The Industrial Workers recently organized at Chicago expresses clearly and logically the industrial demands of the working class up to date. This new industrial organization declares in favor of political action in waging the class struggle. It actually unites all workers so that any given industry is under the sole jurisdiction of a single union and the workers in any given department are assured of the united support of all their coworkers in the event of a strike or other exigency that requires the united action of all.
This is the only kind of unionism that will prevail against the capitalistic combinations of the present day. The working class must be organized as never before, must be united as never before, and above all, must be class-conscious, economically and politically, as never before.
A single union on the industrial field and a single party on the political field, each the counterpart of the other and supplementing and strengthening the other; each supreme in its respective sphere, the union recognizing the need for political action and the party recognizing the need for industrial action, and both in harmonious cooperation with each other, is the great and imperative demand of this time and to bring this about every worker should bend all his energies and put forth all the ability at his command.
The Chicago Socialist, sometimes daily sometimes weekly, was published from 1902 until 1912 as the paper of the Chicago Socialist Party.
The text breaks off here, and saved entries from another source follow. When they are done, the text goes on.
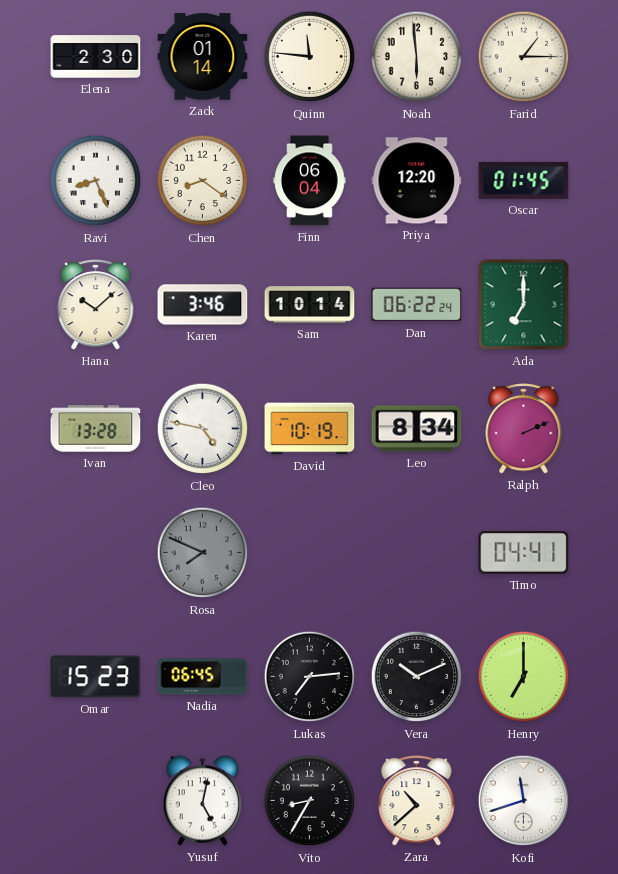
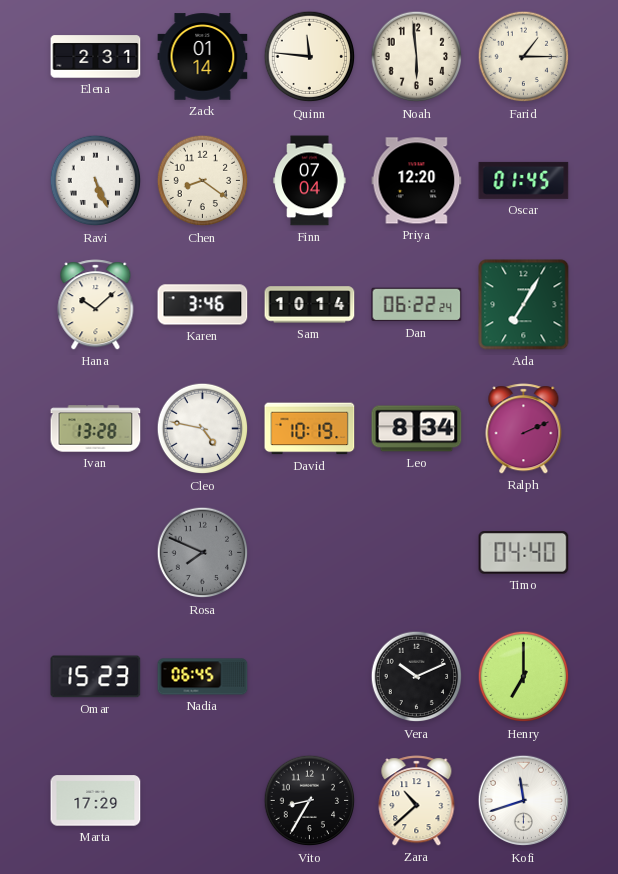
Elena: 2:30 -> 2:31
Ravi: 8:26 -> 5:26
Finn: 06:04 -> 07:04
Ada: 7:00 -> 7:05
Timo: 04:41 -> 04:40
Lukas: 7:14 -> none
Marta: none -> 17:29
Yusuf: 5:02 -> none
The roots of the paper lie with Workers Call, published from 1899 as a Socialist Labor Party publication, becoming a voice of the Springfield Social Democratic Party after splitting with De Leon in July, 1901. It became the Chicago Socialist Party paper with the SDP’s adherence and changed its name to the Chicago Socialist in March, 1902. In 1906 it became a daily and published until 1912 by Local Cook County of the Socialist Party and was edited by A.M. Simons if the International Socialist Review. A cornucopia of historical information on the Chicago workers movements lies within its pages.